Analysis of mean activation energies Weighted statistical analyses are widely used in meta-analyses since it allows for the down weighting of studies with low precision and favours studies with high replication. Weighted statistical analyses of differences between groups in mean activation energies were done with a random effects model and the randomisation test provided in Metawin (Rosenberg et al., 2007). The sample size of each observation was used as weight and the average weight across groups was given to those observations were no sample size could be extracted (3 % of observations). Metawin use the inverse of the sample size (1/N) as weight.
Results
The overall mean value of 0.77 eV (± 0.08 CI95%) is significantly different from 0.65 eV (but not 0.7 eV) that was suggested by the MTE. Furthermore, 86.9 % of the total observations lie
3 outside of the predicted range (0.6-0.7 eV). Some of this variation was explained by habitat where marine studies had a mean activation energy of 0.93 eV (±0.21 CI95%) compared to
0.74 eV (±0.1 CI95%) and 0.68 eV (±0.11 CI95%) for freshwater and terrestrial studies (randomisation test, p<0,05) (fig. 1). The activation energies in figure 2 are normally distributed when plotted with the excluded negative observations. Furthermore, there are very few observations at -0.2 – 0.2 eV. However, the distribution is significantly right skewed when only the positive observations are allowed (D'Agostino skewness test: Skew = 2.0876, p<0.01). The general shape of the temperature response is unimodal where consumption reaches an optima and falls sharply after that (fig. 3). The overall mean temperature optimum is 22.07 oC ± 1.05 (mean ± SE) and varies with habitat. Terrestrial organisms had a mean temperature optima of 27.11 oC ± 0.86, marine 18.78 oC ± 1.4 and freshwater 20.97 oC ± 1.92.

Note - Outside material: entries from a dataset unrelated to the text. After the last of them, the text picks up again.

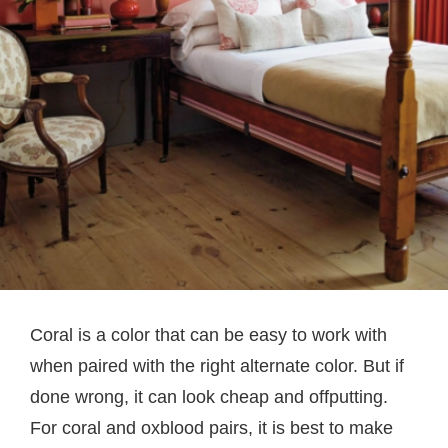
Coral is a color that can be easy to work with
when paired with the right alternate color. But if
done wrong, it can look cheap and offputting.
For coral and oxblood pairs, it is best to make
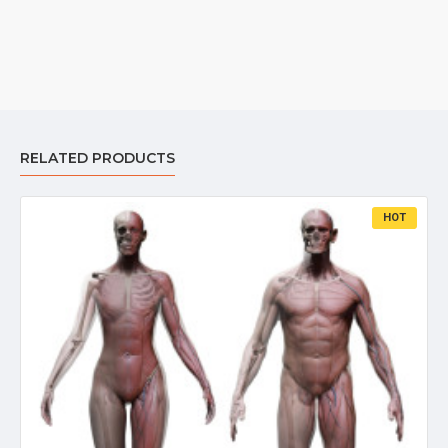
RELATED PRODUCTS
HOT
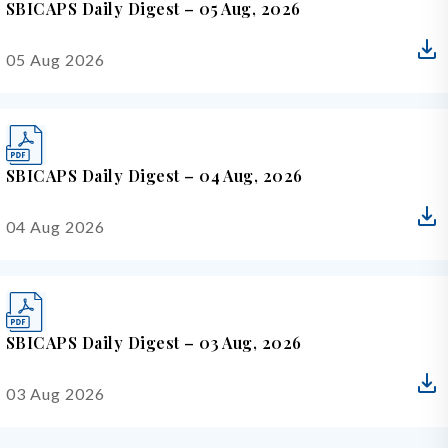
SBICAPS Daily Digest – 05 Aug, 2026
05 Aug 2026
SBICAPS Daily Digest – 04 Aug, 2026
04 Aug 2026
SBICAPS Daily Digest – 03 Aug, 2026
03 Aug 2026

Figure 1. Mean activation energies (± CI95%) for the investigated categories. The dotted lines depict the interval where activation energies should lie (0.6-0.7 eV), suggested by the MTE and the UTD. Significant differences were found in the category habitat. The values within the parentheses are the sample size of each group. * Brackish is excluded (N = 1). ** Taxa included are Mite (N = 5), Bryozoa (N = 2), Asteroidea (N = 2), Ciliate (N = 2) and Tunicate (N = 2). *** Taxa included are Mite (N = 6), Mixed (N = 7) and Algae (N = 3).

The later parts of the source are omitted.